Un couple de Richmond se trouvait dans la voiture à côté de lui. Comme moi, ils avaient pris l'après-midi pour aller voir le harfang des neiges. Alors que nous nous trouvions dans ce champ, un autre groupe de Richmond est apparu, puis un homme de Hampton. Très vite, cela m'a rappelé la scène de Yellowstone où le loup traverse la route en courant et où 20 les voitures s'arrêtent pour prendre une photo.

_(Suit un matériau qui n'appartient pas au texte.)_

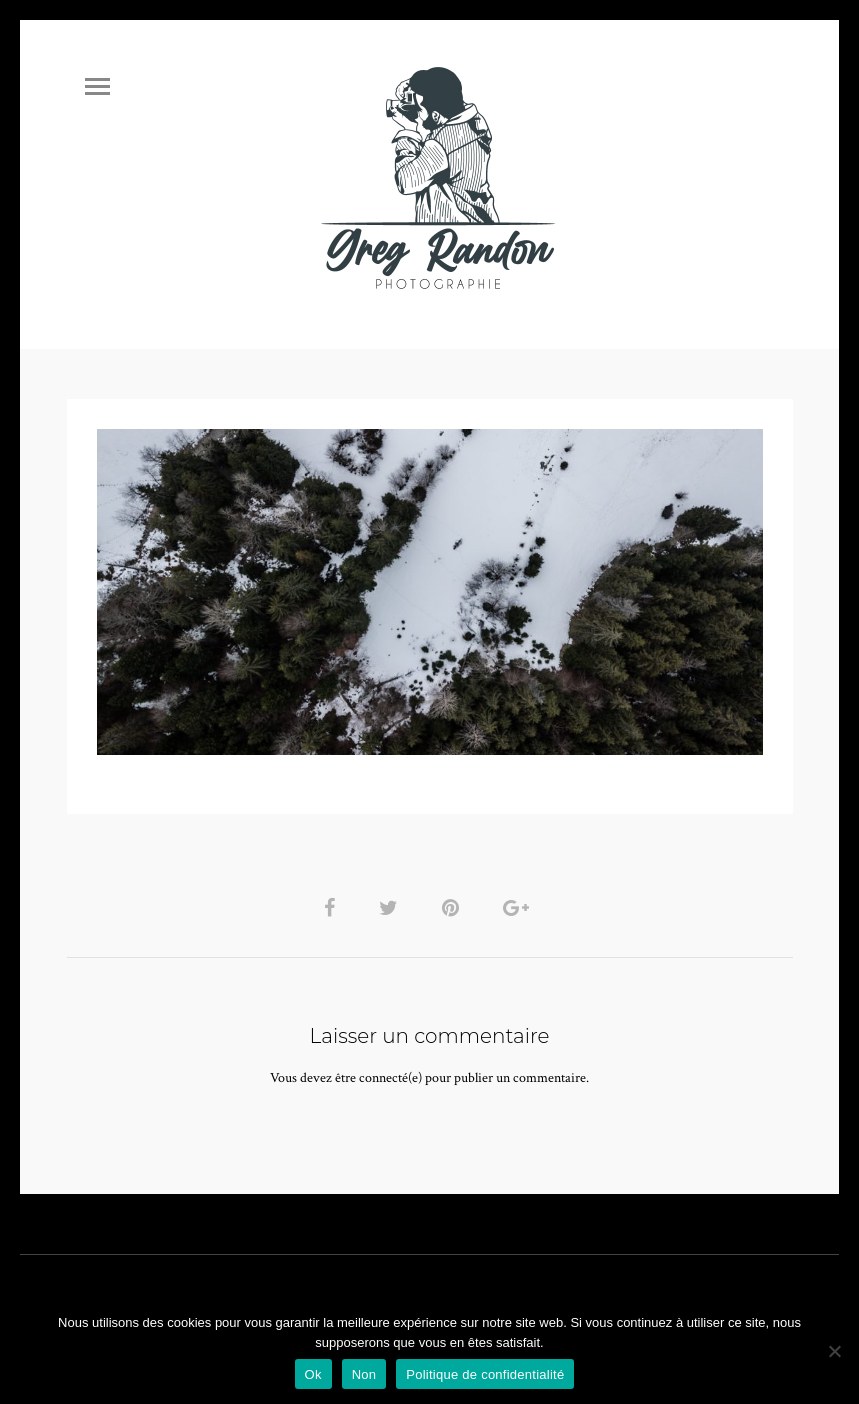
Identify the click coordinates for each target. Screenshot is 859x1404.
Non (364, 1374)
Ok (313, 1374)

Lorsque je me suis éloigné, il y avait au moins 10 voitures garées le long de cette allée, toutes descendues pour poser la même question : "Avez-vous vu la neige aujourd'hui ?"
J'ai fait mes adieux et je suis retourné à la brigade de secours, puis j'ai descendu l'ancienne route de Bridgewater, j'ai passé le Smiley's et je suis retourné sur la route 11. Je me suis aventuré jusqu'à l'aérodrome de Dynamic Aviation, puis j'ai emprunté une autre route secondaire, scrutant chaque champ, chaque poteau téléphonique et chaque cheminée. On ne peut pas vraiment se perdre dans la vallée - toutes les routes finissent par croiser la Rt. 42, US 11 ou US 340 et on sait alors où l'on est, alors j'ai continué. "Je vous salue Marie pleine de grâce", "Je vous salue Marie pleine de grâce", et ainsi de suite, en priant pour que la chance me sourie.
Cela s'était déjà produit auparavant, notamment l'année où je dirigeais des excursions au Eastern Shore Birding Festival et où l'on m'a offert une place gratuite pour l'une des excursions en kayak. Je venais de me remettre de la maladie de Lyme et je savais que je n'avais pas encore l'endurance nécessaire pour pagayer aussi loin, alors j'ai refusé, à mon grand désarroi. Me sentant très mal, je me suis rendu au centre d'accueil des visiteurs du refuge pour faire une petite promenade seul lorsqu'un faucon pèlerin m'a frôlé à hauteur de tête sur le parking ! J'aurais pu tendre la main et la toucher. Il s'est perché sur un panneau du parking et m'a regardé. Soudain, je n'ai plus pensé à l'excursion en kayak. J'y ai pensé en continuant à scruter le ciel, les champs et les poteaux tout en essayant de rester sur une route secondaire sinueuse.
Sur 4:30 p.m., il était évident que ce ne serait pas mon jour de chance. J'avais vu quatre crécerelles d'Amérique, une bande d'alouettes cornues et une buse à queue rousse, qui figuraient déjà sur ma liste, mais pas d'harfang des neiges. Le soleil était descendu en dessous de la montagne et la lumière devenait mauvaise, j'ai donc pris le chemin de la maison, sachant très bien ce qui m'attendait le lendemain.
Demain, j'ouvrirai le listserv ornithologique ou les observations d'oiseaux rares d'eBird et quelqu'un aura revu le harfang des neiges, peut-être dans le champ où je me trouvais il y a à peine deux heures. Je me contenterai de baisser la tête et de me dire que ce sera peut-être pour un autre jour. C'est ainsi que cela fonctionne - parfois vous avez de la chance et parfois vous attendez avec impatience la prochaine grande aventure, le prochain oiseau inattendu et la prochaine occasion de rencontrer des gens que vous n'avez jamais rencontrés et qui font exactement la même chose que vous, c'est-à-dire chercher l'oiseau dont tout le monde a entendu parler.
Jeff Trollinger est le chef adjoint de la division des ressources de la faune aquatique au département des ressources de la faune de Virginie et un ornithologue passionné. Il a été présenté dans le premier Wildlife Watcher Spotlight.